Obwohl das Diagnostic and Statistical Manual of Mental Disorders (DSM) Psychopathie nicht offiziell als eigenständigen Zustand anerkennt, wird sie unter der weiter gefassten „antisozialen Persönlichkeitsstörung“ zusammengefasst.
Aber was ist ein Psychopath? In 1993 definierte der kanadische Psychologe Robert Hare, der Schöpfer der berühmten Hare Psychopathy Checklist, Psychopathen als „soziale Raubtiere, die charmant, manipulativ und rücksichtslos ihren Weg durchs Leben pflügen.“
„Völlig ohne Gewissen und Gefühl für andere“, so fährt er fort, „nehmen sich Psychopathen egoistisch, was sie wollen und tun, was ihnen gefällt, und verletzen soziale Normen und Erwartungen ohne das geringste Gefühl von Schuld oder Reue.“
Klingt irgendetwas davon vertraut?
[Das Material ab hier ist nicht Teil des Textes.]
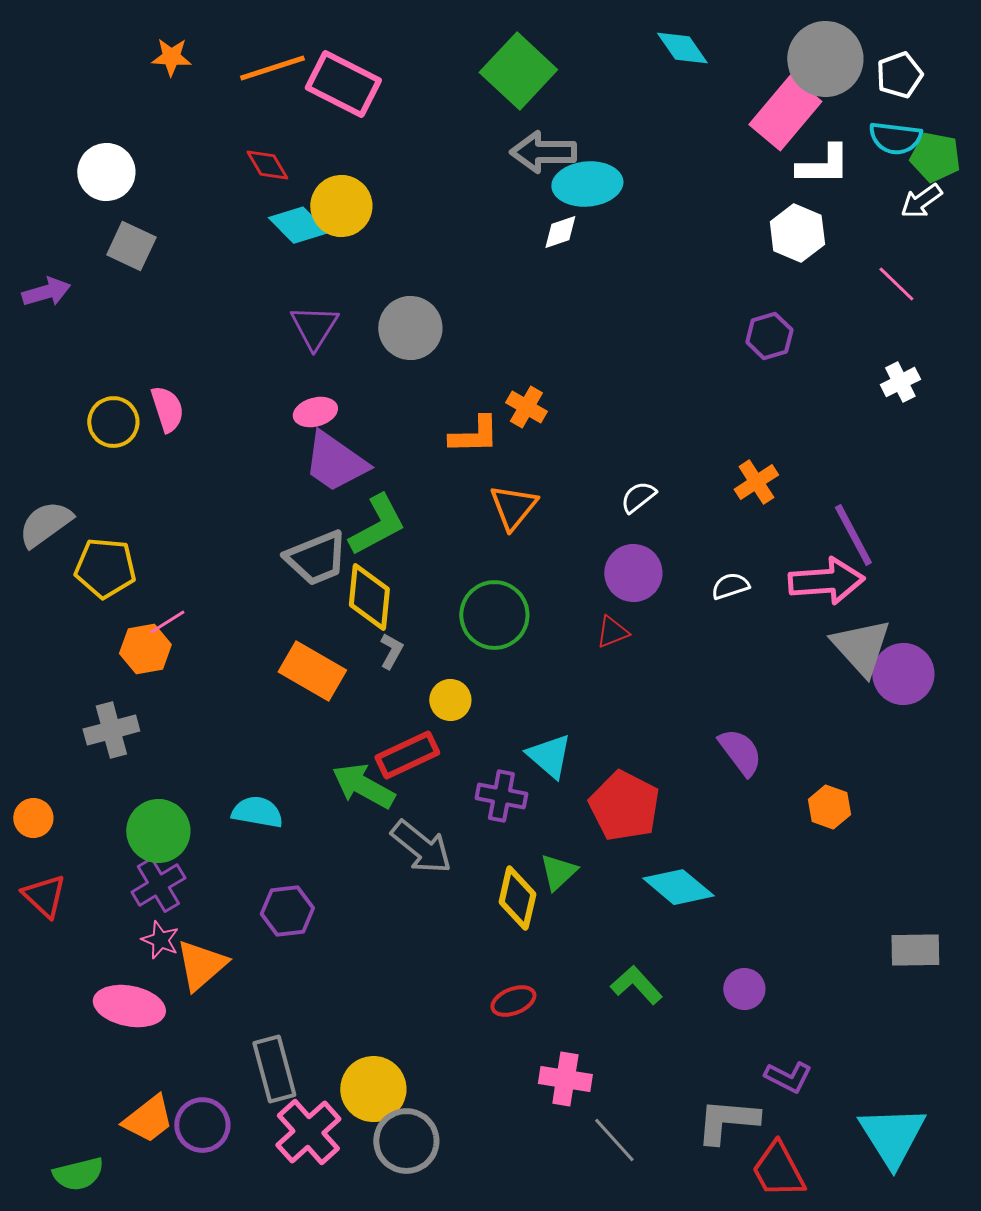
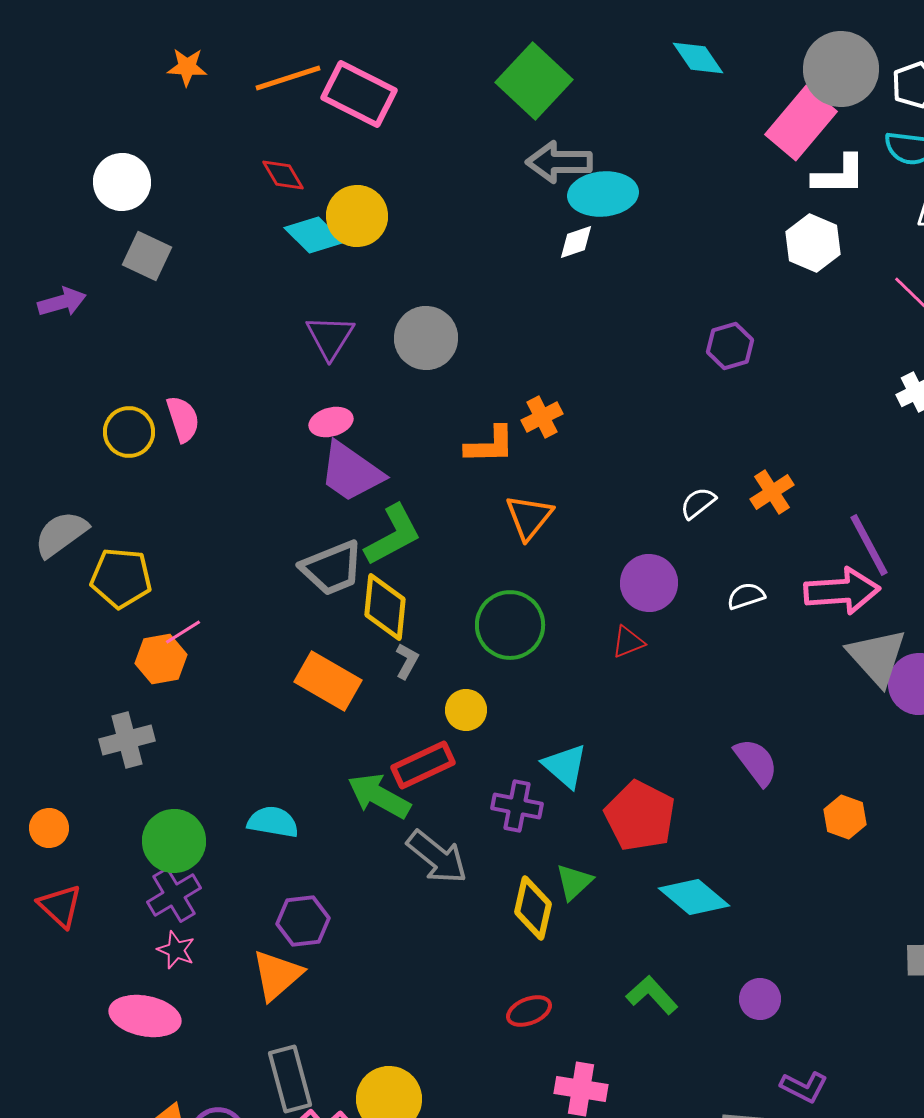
purple hexagon: (769, 336) -> (730, 346), moved
orange cross: (526, 407) -> (542, 417), turned 33
white semicircle: (638, 497) -> (698, 503), moved
orange triangle: (201, 965) -> (277, 975), moved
Das stereotype Porträt des Psychopathen mag an fiktionale Charaktere wie Hannibal Lecter erinnern, oder sogar an reale Persönlichkeiten wie die Serienmörder Ted Bundy oder Jeffrey Dahmer. Einige argumentieren jedoch, dass die meisten Psychopathen unter uns leben.
Jüngsten Schätzungen zufolge sind nur knapp 1 Prozent der nicht-institutionalisierten Männer in den Vereinigten Staaten Psychopathen.
Trotz dieses geringen Prozentsatzes ist die Wahrscheinlichkeit, dass Menschen mit Psychopathie inhaftiert werden, 20-25 Mal höher als bei Nicht-Psychopathen, und die Hälfte aller Gewaltverbrechen in den USA wird von Psychopathen begangen.
Das heißt, wenn Sie das Gefühl haben, dass diese Definition leicht auf Ihren Chef oder Ihren Nachbarn passen könnte, könnten Sie Recht haben. In seinem Buch Schlangen im Anzugargumentiert Hare, dass Psychopathen zahlreicher sind, als wir denken, und dass viele von ihnen perfekt in die Unternehmenswelt oder in die Politik passen und dort sogar gedeihen.
„[N]icht alle Psychopathen sind Mörder“, schreibt Hare. „Sie sind eher Männer und Frauen, die Sie kennen, die sich mit höchstem Selbstvertrauen durchs Leben bewegen – aber ohne Gewissen.“
In diesem Artikel wollen wir versuchen, herauszufinden, was genau im Gehirn solcher überaus selbstbewussten, aber gewissenlosen Menschen vor sich geht. Gibt es so etwas wie eine neurologische Erklärung für Gefühllosigkeit? Kann man etwas tun, um sie zu korrigieren?
Wenn das Gehirn nicht für Empathie ‚ausgerüstet‘ ist
„Ein ausgeprägter Mangel an Empathie ist ein charakteristisches Merkmal von Personen mit Psychopathie“, erklärt Jean Decety, der Irving B. Harris Professor für Psychologie und Psychiatrie an der Universität von Chicago in Illinois und ein weltweit anerkannter Experte für die Neurowissenschaft der Empathie.
Mehrere Studien haben nahegelegt, dass die neuronale Basis für Empathie im psychopathischen Gehirn entweder fehlerhaft ist oder gänzlich fehlt.
DieForschung hat angedeutet, dass Psychopathen ein gestörtes Spiegelneuronen-System haben könnten – das heißt, Schwierigkeiten mit den Neuronen, die in einem gesunden Gehirn sowohl aktiviert werden, wenn wir wahrnehmen, dass jemand anderes eine Handlung ausführt, als auch, wenn wir selbst die gleiche Handlung ausführen.
Andere, mittlerweile klassische, Studien haben reduzierte Volumina der grauen Substanz im so genannten paralimbischen System des Gehirns gefunden – dem Konglomerat von Hirnregionen, die für die Emotionsregulation und Selbstkontrolle, das Setzen von Zielen und das Aufrechterhalten der Motivation angesichts verzögerter Belohnung verantwortlich sind.
In jüngster Zeit hat Prof. Decety mehrere Experimente geleitet, die nahelegen, dass Psychopathen einfach die neuronale „Ausrüstung“ für Empathie fehlt.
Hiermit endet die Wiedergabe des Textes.